Following discussions with the FTC, UCB and the
Company re-filed their notification and report forms with the FTC and the DOJ on February 28, 2020. This re-filing restarts the
30 calendar day waiting period applicable to the Merger under the HSR Act. Accordingly, this waiting period will expire at
11:59 p.m., New York City time, on March 30, 2020 unless (i) the period is shortened and the transaction receives
“early termination,” (ii) the period is lengthened by a subsequent withdrawal and re-refiling of UCB’s
notification and report form, or (iii) the period is lengthened by a reviewing agency that issues a request for additional
information and documentary material.
The
Company expects that the Merger will be consummated shortly after the expiration or earlier termination of the current 30-day waiting
period applicable to the Merger under the HSR Act, assuming satisfaction or waiver of all of the other conditions to the Merger.

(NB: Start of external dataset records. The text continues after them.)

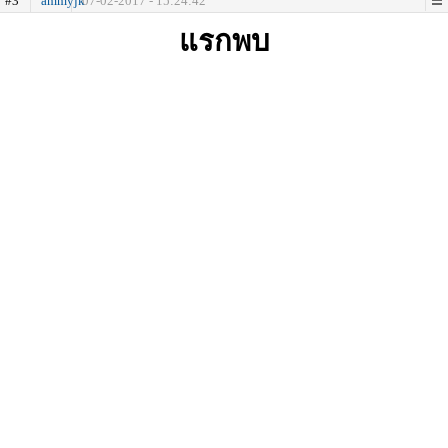
#3
ammyjk
07-02-2017 - 15:24:42
แรกพบ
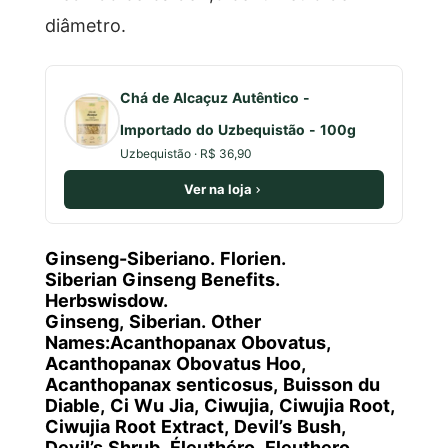
diâmetro.
Chá de Alcaçuz Autêntico -
Importado do Uzbequistão - 100g
Uzbequistão · R$ 36,90
Ver na loja
Ginseng-Siberiano. Florien.
Siberian Ginseng
Benefits.
Herbswisdow.
Ginseng, Siberian. Other
Names:Acanthopanax Obovatus,
Acanthopanax Obovatus Hoo,
Acanthopanax senticosus, Buisson du
Diable, Ci Wu Jia, Ciwujia, Ciwujia Root,
Ciwujia Root Extract, Devil’s Bush,
Devil’s Shrub, Éleuthéro, Eleuthero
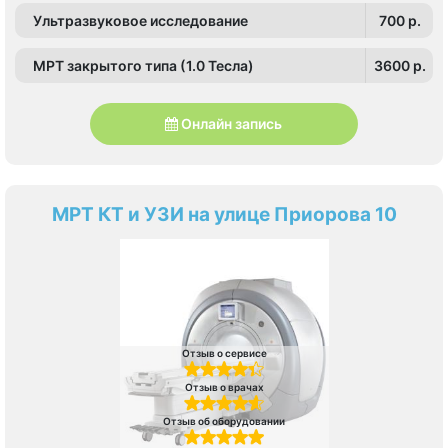
Ультразвуковое исследование
700 p.
МРТ закрытого типа (1.0 Тесла)
3600 p.
Онлайн запись
МРТ КТ и УЗИ на улице Приорова 10
Отзыв о сервисе
Отзыв о врачах
Отзыв об оборудовании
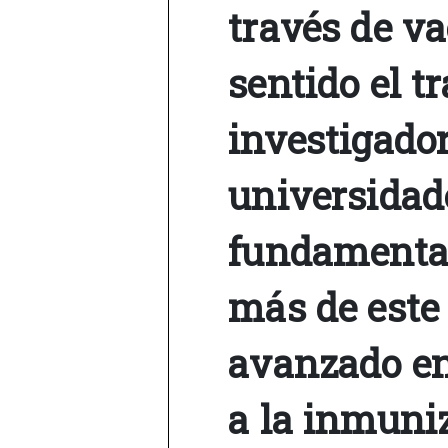
través de va
sentido el tr
investigador
universidad
fundamenta
más de este
avanzado e
a la inmuni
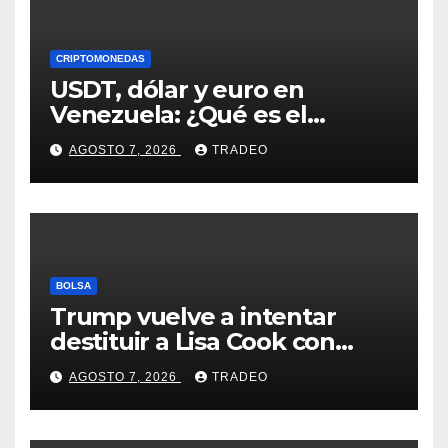
CRIPTOMONEDAS
USDT, dólar y euro en
Venezuela: ¿Qué es el
fenómeno “Rockets and
AGOSTO 7, 2026
TRADEO
Feathers”?
BOLSA
Trump vuelve a intentar
destituir a Lisa Cook con
acusaciones de fraude
AGOSTO 7, 2026
TRADEO
hipotecario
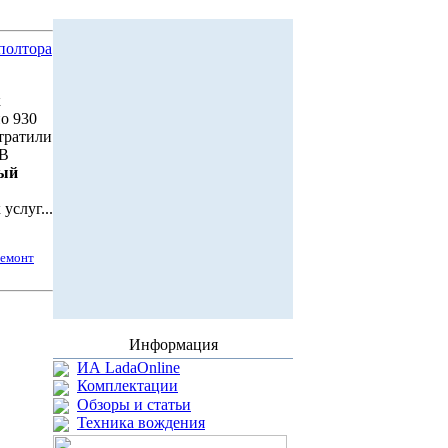
 полтора
к
о 930
отратили
 В
ый
услуг...
ремонт
Информация
ИА LadaOnline
Комплектации
Обзоры и статьи
Техника вождения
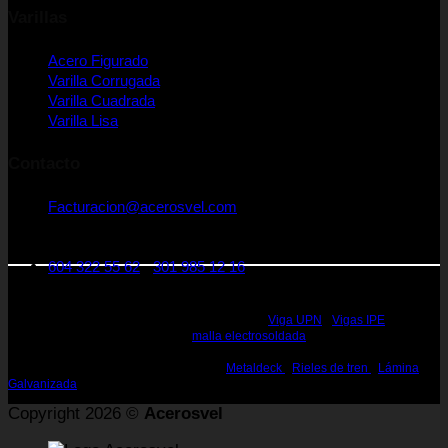
Varillas
Acero Figurado
Varilla Corrugada
Varilla Cuadrada
Varilla Lisa
Contacto
Facturacion@acerosvel.com
CRA 25 A Nro 1 - 31. Medellín Colombia
Código postal: 050022
604 322 55 62
-
301 985 12 16
Rieles de Acero Medellin - Vigas de Acero Medellin - Perfiles en Acero Medellin
- Perfiles estructurales Medellin - Perfiles de Acero Medellin - Acero Estructural
Medellin - Vigas de Acero Estructural Medellin -
Viga UPN
-
Vigas IPE
, IPN,
HEA, HEB, WF, W, H, S Medellin -
malla electrosoldada
- Canal en U Medellin -
Perfiles, Vigas para la construcción Medellin - Rieles de 25, 45 60 lbs Medellin
- Rieles para la Construcción Medellin -
Metaldeck
-
Rieles de tren
-
Lámina
Galvanizada
Copyright 2026 ©
Acerosvel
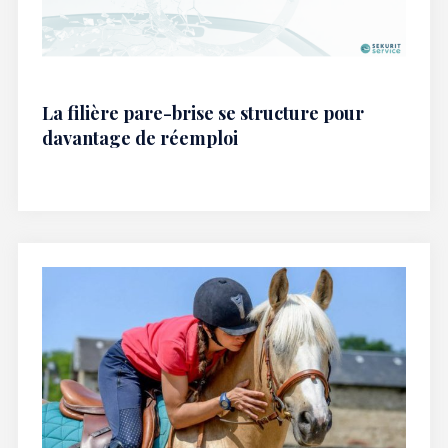
La filière pare-brise se structure pour
davantage de réemploi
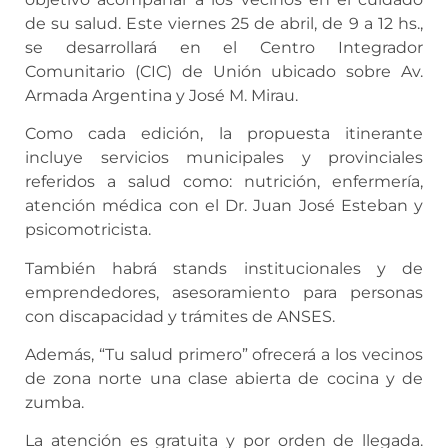
de su salud. Este viernes 25 de abril, de 9 a 12 hs.,
se desarrollará en el Centro Integrador
Comunitario (CIC) de Unión ubicado sobre Av.
Armada Argentina y José M. Mirau.
Como cada edición, la propuesta itinerante
incluye servicios municipales y provinciales
referidos a salud como: nutrición, enfermería,
atención médica con el Dr. Juan José Esteban y
psicomotricista.
También habrá stands institucionales y de
emprendedores, asesoramiento para personas
con discapacidad y trámites de ANSES.
Además, “Tu salud primero” ofrecerá a los vecinos
de zona norte una clase abierta de cocina y de
zumba.
La atención es gratuita y por orden de llegada.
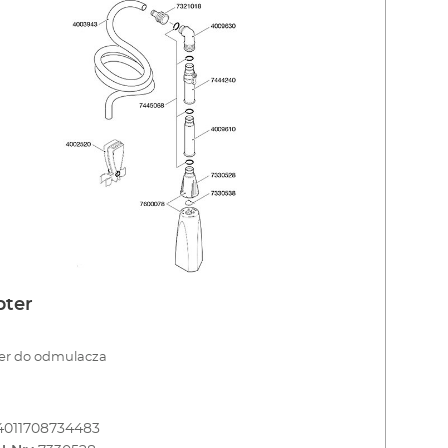
pter
er do odmulacza
4011708734483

Forward-Looking Statements
Certain statements contained in this filing may be considered
forward-looking statements within the meaning of the Private Securities Litigation Reform Act of 1995, including, without limitation,
statements regarding the Merger and the ability to consummate the Merger. Forward-looking statements include all statements that
are not historical facts. In some cases, you can identify forward-looking statements by terms such as “may,” “might,”
“will,” “objective,” “intend,” “should,” “could,” “can,”
“would,” “expect,” “believe,” “anticipate,” “project,” “target,”
“design,” “estimate,” “predict,” “potential,” “plan” or the negative
of these terms, and similar expressions and comparable terminology intended to identify forward-looking statements. Forward-looking
statements are based on current beliefs and assumptions that are subject to risks and uncertainties. Forward-looking statements
speak only as of the date they are made, and the Company undertakes no obligation to update any of them publicly in light of new
information or future events. Actual results could differ materially from those contained in any forward-looking statement as
a result of various factors, including, without limitation: (i) conditions to the closing of the Merger may not be satisfied and
required regulatory approvals may be delayed or not be obtained; (ii) the Merger may involve unexpected costs, liabilities or
delays; (iii) the business of the Company may suffer as a result of uncertainty surrounding the Merger; (iv) the outcome of any
legal proceedings related to the Merger; (v) the Company may be adversely affected by other economic, business, and/or competitive
factors; (vi) the occurrence of any event, change or other circumstances that could give rise to the termination of the Merger
Agreement; and (vii) other risks to the consummation of the Merger, including the risk that the Merger will not be consummated
within the expected time period or at all. If the Merger is consummated, the Company stockholders will cease to have any equity
interest in the Company and will have no right to participate in its earnings and future growth. Additional factors that may affect
the future results of the Company are set forth in its filings with the SEC, including its Annual Report on Form 10-K for the
year ended December 31, 2019, which is available on the SEC’s website at www.sec.gov. Readers are cautioned
not to place undue reliance on these forward-looking statements, which speak only as of the date thereof.